:: Records supplied ::
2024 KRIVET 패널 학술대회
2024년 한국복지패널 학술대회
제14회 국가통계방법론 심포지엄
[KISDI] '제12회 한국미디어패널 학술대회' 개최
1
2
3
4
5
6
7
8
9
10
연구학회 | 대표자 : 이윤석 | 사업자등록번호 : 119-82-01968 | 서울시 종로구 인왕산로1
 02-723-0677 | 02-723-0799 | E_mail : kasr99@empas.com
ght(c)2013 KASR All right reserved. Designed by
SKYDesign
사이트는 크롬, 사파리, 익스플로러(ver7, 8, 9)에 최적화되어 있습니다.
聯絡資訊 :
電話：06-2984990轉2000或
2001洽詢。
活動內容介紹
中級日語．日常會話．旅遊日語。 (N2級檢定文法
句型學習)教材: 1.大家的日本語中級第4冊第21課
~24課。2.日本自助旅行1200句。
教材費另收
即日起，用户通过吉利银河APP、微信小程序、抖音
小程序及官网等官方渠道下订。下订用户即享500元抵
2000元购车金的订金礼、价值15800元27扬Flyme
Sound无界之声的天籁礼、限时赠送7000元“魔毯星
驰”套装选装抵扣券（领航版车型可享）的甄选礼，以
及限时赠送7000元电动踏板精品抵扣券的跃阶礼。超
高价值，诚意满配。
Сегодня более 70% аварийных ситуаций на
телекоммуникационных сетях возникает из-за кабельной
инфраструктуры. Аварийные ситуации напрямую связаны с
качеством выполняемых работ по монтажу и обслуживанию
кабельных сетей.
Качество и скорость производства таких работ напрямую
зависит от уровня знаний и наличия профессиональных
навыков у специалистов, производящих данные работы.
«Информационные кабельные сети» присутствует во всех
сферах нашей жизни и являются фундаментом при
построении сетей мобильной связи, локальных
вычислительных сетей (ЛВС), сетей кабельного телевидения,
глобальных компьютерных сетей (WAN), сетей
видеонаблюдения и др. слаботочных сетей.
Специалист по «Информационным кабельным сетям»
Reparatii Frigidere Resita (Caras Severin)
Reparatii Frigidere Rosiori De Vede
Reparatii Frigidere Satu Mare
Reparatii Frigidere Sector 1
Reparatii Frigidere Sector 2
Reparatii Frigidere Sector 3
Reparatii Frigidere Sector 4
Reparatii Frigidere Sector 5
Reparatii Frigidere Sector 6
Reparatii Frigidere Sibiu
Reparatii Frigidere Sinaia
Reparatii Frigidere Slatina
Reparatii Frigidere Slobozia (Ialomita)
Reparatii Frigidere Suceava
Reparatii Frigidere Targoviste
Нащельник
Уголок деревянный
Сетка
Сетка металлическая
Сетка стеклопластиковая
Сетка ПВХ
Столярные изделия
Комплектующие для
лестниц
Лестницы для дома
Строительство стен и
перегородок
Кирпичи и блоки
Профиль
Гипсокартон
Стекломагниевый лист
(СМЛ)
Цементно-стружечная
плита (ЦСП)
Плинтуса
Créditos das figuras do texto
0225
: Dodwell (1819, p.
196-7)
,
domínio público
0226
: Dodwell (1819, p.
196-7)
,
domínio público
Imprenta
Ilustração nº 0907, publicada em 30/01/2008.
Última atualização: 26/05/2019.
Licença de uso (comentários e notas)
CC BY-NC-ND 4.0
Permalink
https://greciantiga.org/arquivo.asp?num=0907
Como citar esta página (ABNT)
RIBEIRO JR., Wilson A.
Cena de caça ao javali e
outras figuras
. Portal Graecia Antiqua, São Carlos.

:: About this task ::
Your reply should consist of the records, duplicated exactly.

:: Solution ::
2024 KRIVET 패널 학술대회
2024년 한국복지패널 학술대회
제14회 국가통계방법론 심포지엄
[KISDI] '제12회 한국미디어패널 학술대회' 개최
1
2
3
4
5
6
7
8
9
10
연구학회 | 대표자 : 이윤석 | 사업자등록번호 : 119-82-01968 | 서울시 종로구 인왕산로1
 02-723-0677 | 02-723-0799 | E_mail : kasr99@empas.com
ght(c)2013 KASR All right reserved. Designed by
SKYDesign
사이트는 크롬, 사파리, 익스플로러(ver7, 8, 9)에 최적화되어 있습니다.
聯絡資訊 :
電話：06-2984990轉2000或
2001洽詢。
活動內容介紹
中級日語．日常會話．旅遊日語。 (N2級檢定文法
句型學習)教材: 1.大家的日本語中級第4冊第21課
~24課。2.日本自助旅行1200句。
教材費另收
即日起，用户通过吉利银河APP、微信小程序、抖音
小程序及官网等官方渠道下订。下订用户即享500元抵
2000元购车金的订金礼、价值15800元27扬Flyme
Sound无界之声的天籁礼、限时赠送7000元“魔毯星
驰”套装选装抵扣券（领航版车型可享）的甄选礼，以
及限时赠送7000元电动踏板精品抵扣券的跃阶礼。超
高价值，诚意满配。
Сегодня более 70% аварийных ситуаций на
телекоммуникационных сетях возникает из-за кабельной
инфраструктуры. Аварийные ситуации напрямую связаны с
качеством выполняемых работ по монтажу и обслуживанию
кабельных сетей.
Качество и скорость производства таких работ напрямую
зависит от уровня знаний и наличия профессиональных
навыков у специалистов, производящих данные работы.
«Информационные кабельные сети» присутствует во всех
сферах нашей жизни и являются фундаментом при
построении сетей мобильной связи, локальных
вычислительных сетей (ЛВС), сетей кабельного телевидения,
глобальных компьютерных сетей (WAN), сетей
видеонаблюдения и др. слаботочных сетей.
Специалист по «Информационным кабельным сетям»
Reparatii Frigidere Resita (Caras Severin)
Reparatii Frigidere Rosiori De Vede
Reparatii Frigidere Satu Mare
Reparatii Frigidere Sector 1
Reparatii Frigidere Sector 2
Reparatii Frigidere Sector 3
Reparatii Frigidere Sector 4
Reparatii Frigidere Sector 5
Reparatii Frigidere Sector 6
Reparatii Frigidere Sibiu
Reparatii Frigidere Sinaia
Reparatii Frigidere Slatina
Reparatii Frigidere Slobozia (Ialomita)
Reparatii Frigidere Suceava
Reparatii Frigidere Targoviste
Нащельник
Уголок деревянный
Сетка
Сетка металлическая
Сетка стеклопластиковая
Сетка ПВХ
Столярные изделия
Комплектующие для
лестниц
Лестницы для дома
Строительство стен и
перегородок
Кирпичи и блоки
Профиль
Гипсокартон
Стекломагниевый лист
(СМЛ)
Цементно-стружечная
плита (ЦСП)
Плинтуса
Créditos das figuras do texto
0225
: Dodwell (1819, p.
196-7)
,
domínio público
0226
: Dodwell (1819, p.
196-7)
,
domínio público
Imprenta
Ilustração nº 0907, publicada em 30/01/2008.
Última atualização: 26/05/2019.
Licença de uso (comentários e notas)
CC BY-NC-ND 4.0
Permalink
https://greciantiga.org/arquivo.asp?num=0907
Como citar esta página (ABNT)
RIBEIRO JR., Wilson A.
Cena de caça ao javali e
outras figuras
. Portal Graecia Antiqua, São Carlos.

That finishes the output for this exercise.